= Aim of the exercise =
Take the entries below and print, exactly, the stretch from the line containing "Return results in" through the line containing "Answer in <instances>...</instances>. right", both included.

= Information shown =
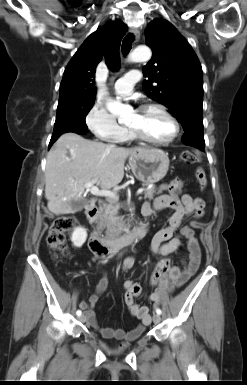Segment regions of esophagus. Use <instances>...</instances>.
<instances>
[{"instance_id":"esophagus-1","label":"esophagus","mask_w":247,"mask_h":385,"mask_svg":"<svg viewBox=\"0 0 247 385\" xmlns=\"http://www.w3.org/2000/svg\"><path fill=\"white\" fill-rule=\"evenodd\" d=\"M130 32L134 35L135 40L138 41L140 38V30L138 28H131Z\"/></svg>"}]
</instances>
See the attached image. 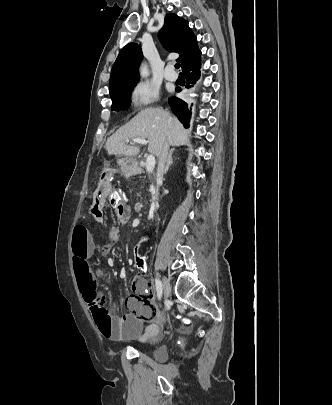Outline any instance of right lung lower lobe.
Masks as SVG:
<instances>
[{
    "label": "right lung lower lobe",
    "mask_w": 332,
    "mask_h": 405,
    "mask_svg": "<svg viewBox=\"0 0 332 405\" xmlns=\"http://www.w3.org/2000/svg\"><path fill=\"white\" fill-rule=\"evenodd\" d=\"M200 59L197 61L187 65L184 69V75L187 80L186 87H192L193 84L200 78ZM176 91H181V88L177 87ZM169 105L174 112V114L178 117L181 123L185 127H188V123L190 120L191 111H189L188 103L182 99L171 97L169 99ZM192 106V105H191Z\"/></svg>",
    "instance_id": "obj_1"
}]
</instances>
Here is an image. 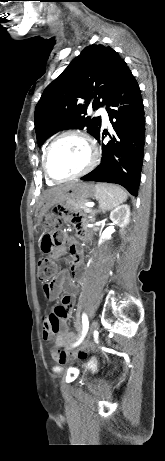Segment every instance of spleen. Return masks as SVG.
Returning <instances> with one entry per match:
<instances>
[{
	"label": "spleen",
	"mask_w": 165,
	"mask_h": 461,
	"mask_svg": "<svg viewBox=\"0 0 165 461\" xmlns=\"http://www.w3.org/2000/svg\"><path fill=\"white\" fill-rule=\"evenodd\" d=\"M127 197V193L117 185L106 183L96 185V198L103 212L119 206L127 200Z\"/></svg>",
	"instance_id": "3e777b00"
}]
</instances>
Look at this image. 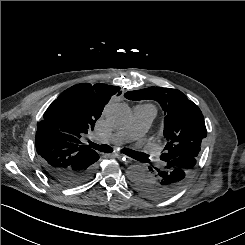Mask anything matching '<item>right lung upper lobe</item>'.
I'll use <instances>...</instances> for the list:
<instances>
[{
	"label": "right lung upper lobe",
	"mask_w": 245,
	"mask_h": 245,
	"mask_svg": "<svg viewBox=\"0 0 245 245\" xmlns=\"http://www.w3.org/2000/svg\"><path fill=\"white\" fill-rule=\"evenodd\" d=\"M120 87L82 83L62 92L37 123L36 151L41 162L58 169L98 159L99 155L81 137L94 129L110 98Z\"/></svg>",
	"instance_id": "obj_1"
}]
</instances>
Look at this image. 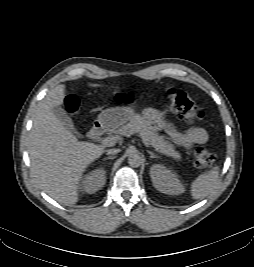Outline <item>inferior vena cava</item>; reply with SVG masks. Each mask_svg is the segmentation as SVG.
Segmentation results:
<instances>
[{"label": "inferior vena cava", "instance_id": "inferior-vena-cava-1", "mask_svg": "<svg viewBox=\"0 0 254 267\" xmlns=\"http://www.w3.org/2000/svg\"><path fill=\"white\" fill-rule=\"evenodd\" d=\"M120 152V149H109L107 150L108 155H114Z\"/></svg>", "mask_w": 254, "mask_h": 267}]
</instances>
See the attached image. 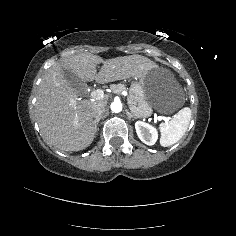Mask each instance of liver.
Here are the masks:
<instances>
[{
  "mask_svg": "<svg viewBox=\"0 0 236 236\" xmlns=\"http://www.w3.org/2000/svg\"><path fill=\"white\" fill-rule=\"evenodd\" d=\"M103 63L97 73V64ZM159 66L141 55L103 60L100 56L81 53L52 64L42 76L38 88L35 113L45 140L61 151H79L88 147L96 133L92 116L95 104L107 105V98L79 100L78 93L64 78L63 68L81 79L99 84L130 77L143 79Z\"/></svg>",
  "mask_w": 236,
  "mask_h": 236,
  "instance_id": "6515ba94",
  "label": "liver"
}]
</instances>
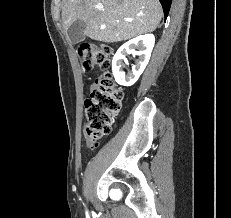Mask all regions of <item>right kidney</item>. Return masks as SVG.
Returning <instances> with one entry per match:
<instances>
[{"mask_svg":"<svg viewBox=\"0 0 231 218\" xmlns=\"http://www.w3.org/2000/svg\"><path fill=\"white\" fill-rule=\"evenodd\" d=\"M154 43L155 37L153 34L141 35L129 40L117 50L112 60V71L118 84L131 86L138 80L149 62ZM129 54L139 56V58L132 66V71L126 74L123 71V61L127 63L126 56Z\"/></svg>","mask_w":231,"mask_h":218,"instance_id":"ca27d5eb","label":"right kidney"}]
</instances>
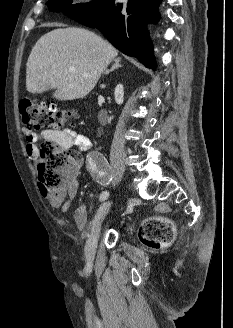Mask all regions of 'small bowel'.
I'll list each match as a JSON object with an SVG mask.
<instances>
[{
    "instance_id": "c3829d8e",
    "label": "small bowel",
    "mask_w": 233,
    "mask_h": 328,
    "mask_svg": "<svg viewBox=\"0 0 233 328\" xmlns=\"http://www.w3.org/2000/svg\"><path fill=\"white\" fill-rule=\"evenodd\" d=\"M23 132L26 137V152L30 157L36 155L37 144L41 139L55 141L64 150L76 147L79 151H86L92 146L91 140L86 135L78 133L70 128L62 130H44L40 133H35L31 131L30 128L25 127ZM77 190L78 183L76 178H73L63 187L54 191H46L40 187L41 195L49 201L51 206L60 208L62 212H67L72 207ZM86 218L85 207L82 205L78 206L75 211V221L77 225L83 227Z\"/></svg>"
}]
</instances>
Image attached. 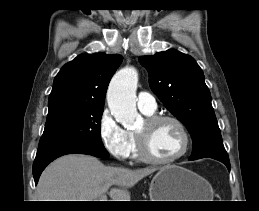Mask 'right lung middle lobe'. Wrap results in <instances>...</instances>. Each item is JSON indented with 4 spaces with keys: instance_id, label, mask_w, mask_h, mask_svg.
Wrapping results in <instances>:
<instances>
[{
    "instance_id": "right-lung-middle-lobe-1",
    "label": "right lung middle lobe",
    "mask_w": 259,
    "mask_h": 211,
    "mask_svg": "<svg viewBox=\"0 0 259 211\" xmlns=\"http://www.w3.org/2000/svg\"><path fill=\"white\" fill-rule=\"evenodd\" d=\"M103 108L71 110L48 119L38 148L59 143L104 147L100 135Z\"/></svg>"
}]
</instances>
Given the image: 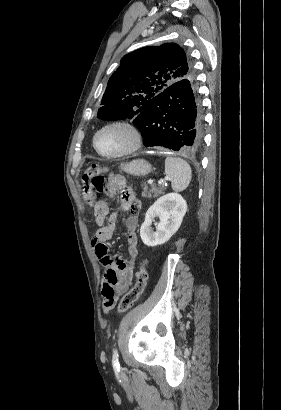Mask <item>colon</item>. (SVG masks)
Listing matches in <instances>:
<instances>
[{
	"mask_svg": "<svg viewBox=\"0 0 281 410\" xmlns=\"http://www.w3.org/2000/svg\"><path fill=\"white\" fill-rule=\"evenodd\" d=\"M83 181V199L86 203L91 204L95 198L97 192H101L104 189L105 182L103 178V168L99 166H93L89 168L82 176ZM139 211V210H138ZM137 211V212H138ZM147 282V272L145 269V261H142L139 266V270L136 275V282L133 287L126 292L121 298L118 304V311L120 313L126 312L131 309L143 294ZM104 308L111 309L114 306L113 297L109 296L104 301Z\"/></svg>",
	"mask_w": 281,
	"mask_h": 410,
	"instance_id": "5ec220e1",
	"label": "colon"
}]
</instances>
--
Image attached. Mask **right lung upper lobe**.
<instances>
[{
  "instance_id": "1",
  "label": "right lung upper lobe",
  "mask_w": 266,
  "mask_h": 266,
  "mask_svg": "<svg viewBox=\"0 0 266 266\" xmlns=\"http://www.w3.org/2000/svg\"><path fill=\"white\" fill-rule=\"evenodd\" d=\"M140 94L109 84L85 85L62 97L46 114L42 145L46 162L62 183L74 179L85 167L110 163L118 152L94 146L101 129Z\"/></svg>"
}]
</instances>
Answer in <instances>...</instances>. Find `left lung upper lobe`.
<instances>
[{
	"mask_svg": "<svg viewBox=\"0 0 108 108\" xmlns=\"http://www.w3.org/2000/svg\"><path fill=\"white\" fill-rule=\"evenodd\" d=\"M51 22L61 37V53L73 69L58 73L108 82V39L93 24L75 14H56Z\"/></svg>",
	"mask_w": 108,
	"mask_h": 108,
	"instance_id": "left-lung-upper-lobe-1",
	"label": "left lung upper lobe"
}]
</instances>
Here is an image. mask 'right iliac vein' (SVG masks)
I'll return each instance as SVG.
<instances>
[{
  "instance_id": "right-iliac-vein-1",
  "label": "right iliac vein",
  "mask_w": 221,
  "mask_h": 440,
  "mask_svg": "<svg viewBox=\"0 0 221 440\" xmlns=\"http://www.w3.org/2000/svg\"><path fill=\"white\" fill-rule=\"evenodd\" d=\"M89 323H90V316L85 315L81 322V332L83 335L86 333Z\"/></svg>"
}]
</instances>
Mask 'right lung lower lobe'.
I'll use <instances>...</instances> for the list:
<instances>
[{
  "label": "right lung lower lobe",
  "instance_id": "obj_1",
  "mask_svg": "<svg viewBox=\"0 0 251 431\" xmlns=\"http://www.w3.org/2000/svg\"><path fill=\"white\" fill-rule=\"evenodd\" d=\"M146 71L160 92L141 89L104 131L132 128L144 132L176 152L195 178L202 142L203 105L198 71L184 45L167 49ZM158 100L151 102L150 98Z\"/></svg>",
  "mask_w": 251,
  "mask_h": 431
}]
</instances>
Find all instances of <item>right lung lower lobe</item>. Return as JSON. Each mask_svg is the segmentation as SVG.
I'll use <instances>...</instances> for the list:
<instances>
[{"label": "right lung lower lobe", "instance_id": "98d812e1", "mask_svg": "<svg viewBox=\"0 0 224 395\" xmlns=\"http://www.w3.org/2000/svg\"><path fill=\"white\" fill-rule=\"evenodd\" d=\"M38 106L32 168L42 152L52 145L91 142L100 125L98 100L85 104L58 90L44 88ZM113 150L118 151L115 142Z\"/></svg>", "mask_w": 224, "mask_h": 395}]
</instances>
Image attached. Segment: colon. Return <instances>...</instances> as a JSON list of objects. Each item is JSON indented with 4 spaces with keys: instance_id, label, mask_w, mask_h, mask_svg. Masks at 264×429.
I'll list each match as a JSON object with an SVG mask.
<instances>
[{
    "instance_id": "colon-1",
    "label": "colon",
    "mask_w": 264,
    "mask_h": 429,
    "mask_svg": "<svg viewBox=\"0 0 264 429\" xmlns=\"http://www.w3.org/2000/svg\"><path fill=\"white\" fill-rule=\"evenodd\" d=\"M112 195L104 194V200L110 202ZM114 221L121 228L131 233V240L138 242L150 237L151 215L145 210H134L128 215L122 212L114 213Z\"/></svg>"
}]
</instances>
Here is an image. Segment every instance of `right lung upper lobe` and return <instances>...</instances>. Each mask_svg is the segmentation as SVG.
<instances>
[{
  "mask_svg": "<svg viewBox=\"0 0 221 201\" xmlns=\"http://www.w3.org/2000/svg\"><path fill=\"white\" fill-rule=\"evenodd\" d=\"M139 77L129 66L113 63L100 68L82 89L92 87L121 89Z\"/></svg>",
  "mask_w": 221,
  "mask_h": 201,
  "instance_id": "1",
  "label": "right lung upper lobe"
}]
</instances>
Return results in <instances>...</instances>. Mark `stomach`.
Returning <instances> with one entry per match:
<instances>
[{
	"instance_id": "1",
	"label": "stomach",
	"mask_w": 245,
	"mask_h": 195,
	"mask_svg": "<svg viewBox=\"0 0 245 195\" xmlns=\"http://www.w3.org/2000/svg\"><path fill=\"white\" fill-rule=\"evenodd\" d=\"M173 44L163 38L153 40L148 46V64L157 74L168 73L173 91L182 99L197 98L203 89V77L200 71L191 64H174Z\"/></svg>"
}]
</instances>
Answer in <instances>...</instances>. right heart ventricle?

= Exercise response =
Return results in <instances>...</instances>. Mark `stomach`.
Returning <instances> with one entry per match:
<instances>
[{
	"instance_id": "1",
	"label": "stomach",
	"mask_w": 245,
	"mask_h": 195,
	"mask_svg": "<svg viewBox=\"0 0 245 195\" xmlns=\"http://www.w3.org/2000/svg\"><path fill=\"white\" fill-rule=\"evenodd\" d=\"M173 44L163 38L153 40L148 46V64L157 74L168 73L173 91L182 99L197 98L203 89V77L200 71L191 64H174Z\"/></svg>"
}]
</instances>
Answer in <instances>...</instances>. right heart ventricle?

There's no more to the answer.